[Page-level text extractions]
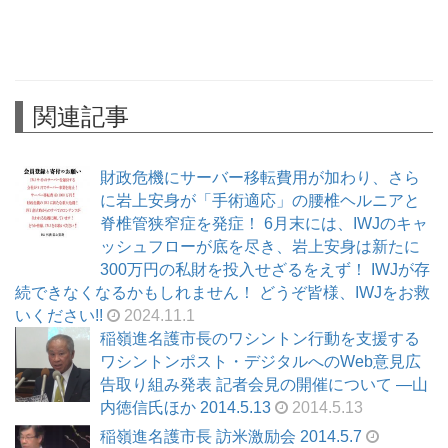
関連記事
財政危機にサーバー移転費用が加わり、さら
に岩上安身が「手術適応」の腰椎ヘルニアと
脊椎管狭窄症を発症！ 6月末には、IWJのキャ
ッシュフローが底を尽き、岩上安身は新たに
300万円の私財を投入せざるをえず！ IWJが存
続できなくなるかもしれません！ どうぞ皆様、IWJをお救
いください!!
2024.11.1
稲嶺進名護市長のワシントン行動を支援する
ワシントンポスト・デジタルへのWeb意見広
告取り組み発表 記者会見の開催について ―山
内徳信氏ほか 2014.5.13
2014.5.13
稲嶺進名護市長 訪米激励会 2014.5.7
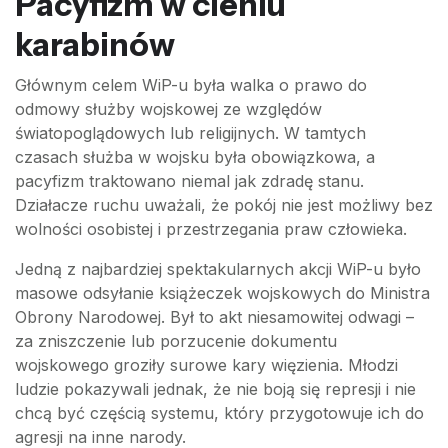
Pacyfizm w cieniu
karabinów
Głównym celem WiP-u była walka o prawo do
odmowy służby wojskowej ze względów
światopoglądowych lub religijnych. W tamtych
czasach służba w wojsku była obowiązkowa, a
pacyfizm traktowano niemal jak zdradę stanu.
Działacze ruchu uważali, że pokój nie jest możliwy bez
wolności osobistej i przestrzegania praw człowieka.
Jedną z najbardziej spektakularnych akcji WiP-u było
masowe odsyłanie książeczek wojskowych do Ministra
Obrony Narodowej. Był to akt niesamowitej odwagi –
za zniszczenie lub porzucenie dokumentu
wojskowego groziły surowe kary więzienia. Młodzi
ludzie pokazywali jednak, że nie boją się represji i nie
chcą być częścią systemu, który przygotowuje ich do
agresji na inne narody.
...
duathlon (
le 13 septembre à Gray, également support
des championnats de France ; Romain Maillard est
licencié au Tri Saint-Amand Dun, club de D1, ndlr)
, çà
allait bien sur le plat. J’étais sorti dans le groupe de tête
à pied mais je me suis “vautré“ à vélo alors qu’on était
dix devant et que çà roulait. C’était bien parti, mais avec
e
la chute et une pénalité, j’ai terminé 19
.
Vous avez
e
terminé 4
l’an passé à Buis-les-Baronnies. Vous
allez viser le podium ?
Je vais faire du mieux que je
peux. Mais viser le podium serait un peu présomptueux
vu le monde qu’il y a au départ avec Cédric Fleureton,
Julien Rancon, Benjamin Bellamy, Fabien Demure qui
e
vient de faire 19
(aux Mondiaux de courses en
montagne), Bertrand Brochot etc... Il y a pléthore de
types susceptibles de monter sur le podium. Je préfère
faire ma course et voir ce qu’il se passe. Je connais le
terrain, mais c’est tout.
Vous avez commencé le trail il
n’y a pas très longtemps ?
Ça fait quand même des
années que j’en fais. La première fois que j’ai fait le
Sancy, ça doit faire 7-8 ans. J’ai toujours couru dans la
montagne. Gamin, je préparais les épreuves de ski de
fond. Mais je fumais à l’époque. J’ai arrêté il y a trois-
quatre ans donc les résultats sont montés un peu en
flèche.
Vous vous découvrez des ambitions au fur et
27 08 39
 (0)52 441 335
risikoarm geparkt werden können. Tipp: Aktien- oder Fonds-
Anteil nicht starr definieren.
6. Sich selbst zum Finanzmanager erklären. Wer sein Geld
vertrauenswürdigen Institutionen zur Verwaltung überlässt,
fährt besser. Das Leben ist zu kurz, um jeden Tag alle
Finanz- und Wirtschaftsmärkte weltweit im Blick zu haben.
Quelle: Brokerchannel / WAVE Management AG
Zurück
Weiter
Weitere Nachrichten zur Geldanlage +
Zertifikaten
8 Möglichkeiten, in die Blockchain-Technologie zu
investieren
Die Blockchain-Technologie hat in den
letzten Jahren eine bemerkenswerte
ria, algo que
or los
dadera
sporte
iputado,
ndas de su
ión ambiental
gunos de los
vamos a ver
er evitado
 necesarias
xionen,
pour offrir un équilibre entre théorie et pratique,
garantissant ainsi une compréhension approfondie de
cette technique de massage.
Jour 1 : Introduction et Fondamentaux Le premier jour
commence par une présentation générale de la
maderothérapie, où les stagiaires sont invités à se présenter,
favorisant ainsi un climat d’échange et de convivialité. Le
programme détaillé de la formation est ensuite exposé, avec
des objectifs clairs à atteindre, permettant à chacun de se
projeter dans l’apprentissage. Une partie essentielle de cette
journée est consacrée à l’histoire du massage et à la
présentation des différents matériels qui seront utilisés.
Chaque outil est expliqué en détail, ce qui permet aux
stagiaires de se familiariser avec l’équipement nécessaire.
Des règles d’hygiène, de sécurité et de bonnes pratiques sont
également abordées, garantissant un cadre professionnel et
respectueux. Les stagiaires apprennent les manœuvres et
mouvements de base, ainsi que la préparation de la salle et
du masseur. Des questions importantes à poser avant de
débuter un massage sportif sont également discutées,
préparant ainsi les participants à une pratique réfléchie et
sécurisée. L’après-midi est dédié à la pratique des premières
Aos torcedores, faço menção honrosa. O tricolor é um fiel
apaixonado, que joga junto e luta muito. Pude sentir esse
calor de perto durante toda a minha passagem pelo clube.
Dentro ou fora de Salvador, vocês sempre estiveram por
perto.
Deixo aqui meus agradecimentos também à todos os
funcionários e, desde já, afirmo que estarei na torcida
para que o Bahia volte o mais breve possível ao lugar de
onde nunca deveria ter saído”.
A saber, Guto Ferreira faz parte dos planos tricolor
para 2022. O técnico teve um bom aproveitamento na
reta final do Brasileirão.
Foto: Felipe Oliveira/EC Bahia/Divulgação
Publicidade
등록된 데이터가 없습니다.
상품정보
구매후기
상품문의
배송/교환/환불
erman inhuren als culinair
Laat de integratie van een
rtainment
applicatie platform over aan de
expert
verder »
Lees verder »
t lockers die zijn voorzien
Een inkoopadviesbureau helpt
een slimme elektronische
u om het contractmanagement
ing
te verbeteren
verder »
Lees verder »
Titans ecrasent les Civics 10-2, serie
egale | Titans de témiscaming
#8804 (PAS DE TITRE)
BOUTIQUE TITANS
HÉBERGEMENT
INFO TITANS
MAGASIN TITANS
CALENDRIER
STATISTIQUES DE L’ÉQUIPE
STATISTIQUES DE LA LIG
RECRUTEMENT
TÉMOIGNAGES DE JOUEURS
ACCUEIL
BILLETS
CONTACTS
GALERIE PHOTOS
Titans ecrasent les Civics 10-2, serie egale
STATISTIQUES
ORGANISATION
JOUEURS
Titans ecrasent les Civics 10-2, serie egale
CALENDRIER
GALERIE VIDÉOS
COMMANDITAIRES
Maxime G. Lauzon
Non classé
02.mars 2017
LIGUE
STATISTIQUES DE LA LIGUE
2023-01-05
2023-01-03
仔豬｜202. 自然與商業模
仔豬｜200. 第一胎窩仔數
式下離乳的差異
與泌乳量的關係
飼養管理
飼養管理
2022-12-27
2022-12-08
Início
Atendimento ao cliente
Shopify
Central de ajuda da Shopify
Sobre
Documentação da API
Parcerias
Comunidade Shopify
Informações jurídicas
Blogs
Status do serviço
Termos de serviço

ABOUT THIS TASK
Write out each line of the data that holds the string "cette".

REPLY
cette technique de massage.
projeter dans l’apprentissage. Une partie essentielle de cette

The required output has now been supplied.